Pour elles, c’est un espace sécurisé où elles peuvent parler de leurs soucis. Il y a toujours quelqu’un de disponible pour les écouter et les assistants sociaux leur prodiguent des conseils et une aide financière d’urgence pour couvrir leurs besoins en alimentation et hygiène. Cette aide leur permet de se sentir mieux et d’être plus autonomes. Annie est soulagée d’avoir trouvé un lieu qui lui donne de l’espoir pour son futur : « J’ai vu beaucoup d’atrocités, mais enfin je suis bien accueillie. Maintenant mon esprit est ouvert, j’ai appris beaucoup de choses et je me sens libérée de mes traumas. »
Annie rêve d’apprendre à lire et écrire et de devenir couturière ou coiffeuse ! C’est ce qui est arrivé à Céline, 53 ans, qui s’est vue confisquer ses champs et chasser de sa maison par ses beaux-parents à la mort de son mari, sur le prétexte qu’ils n’étaient pas mariés légalement. Grâce au CASEF, Yolande a pu suivre des cours d’alphabétisation.
Anna, 51 ans, a aussi bénéficié des formations dispensées par les CASEF. Cette maman de dix enfants, dont huit sont morts, a été maltraitée par son mari après avoir être violée par des membres des groupes armés alors qu’elle vendait ses marchandises au marché il y a trois ans. Yvette a tout perdu et a eu des graves problèmes de santé à la suite des multiples viols subis.
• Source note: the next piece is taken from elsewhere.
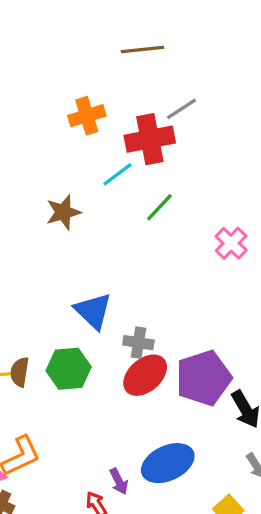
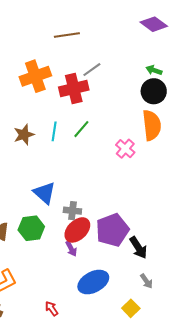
orange cross: (87, 116) -> (35, 76), size x1.4
cyan line: (118, 174) -> (54, 131), moved, turned -42
purple arrow: (119, 481) -> (71, 249), moved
Après avoir reçu l’assistance sanitaire de Médecins sans frontières, elle a décidé de participer à une formation sur le démarrage d’activités génératrices de revenus par le CASEF. Elle a commencé à acheter et vendre ses premières marchandises et, petit à petit, elle réussit à faire des économies.
Les activités génératrices de revenus (AGR) visent à améliorer les faibles capacités financières des survivantes des VGB, qui sont souvent en situation de dépendance économique par rapport à leur mari ou leur famille. « Nous fournissons un cadre sécurisé pour la prise en charge holistique des survivantes de VGB. Pour celles qui ne peuvent pas suivre une formation en AGR ou dont l’urgence de la situation ne permet d’attendre le prochain cours, un appui économique rapide (cash de 20 000 XAF) est proposé », explique Mannick Kongombe, chef de projet Genre III pour le compte de l’ONG International Rescue Committee (IRC).
Bien d’autres histoires comme celles de Naomie, Annie, Yolande et Anna démontrent que les CASEF sont des structures fondamentales pour les survivantes des VGB, leur offrant des perspectives nouvelles en les protégeant et en leur donnant les moyens de commencer à vivre de façon autonome.
Il existe actuellement deux CASEF et une Maison de l’espoir à Bangui. Ces structures étatiques sont cofinancées par le programme Genre III à travers le Fond Bêkou et offrent aux survivant.e.s de VGB une assistance psychosociale, juridique ou médicale, des formations et des cours d’alphabétisation (74% des femmes en RCA sont analphabètes) ainsi qu’un appui pour des activités génératrices de revenus (AGR).
Les CASEF ne sont qu’une activité parmi toutes celles du projet mis en œuvre par un consortium constitué par International Rescue Committee, Danish Refugee Council (DRC), Humanité et Inclusion (HI) et International Medical Corps (IMC) en collaboration avec les partenaires nationaux. Les activités du projet sont localisées à Bangui et ses environs, ainsi que dans les préfectures de l’Ouham (Bossangoa), de l’Ouham-Péndé (Bocaranga, Koui, Ngaoundaye et Bohong) et de la Ouaka (Bambari). Le projet propose une prise en charge holistique des survivants et survivantes de VBG et facilite leur réinsertion dans leurs communautés.
*Les prénoms des personnes dans ce reportage ont été changés pour protéger les victimes des violences basées sur le genre.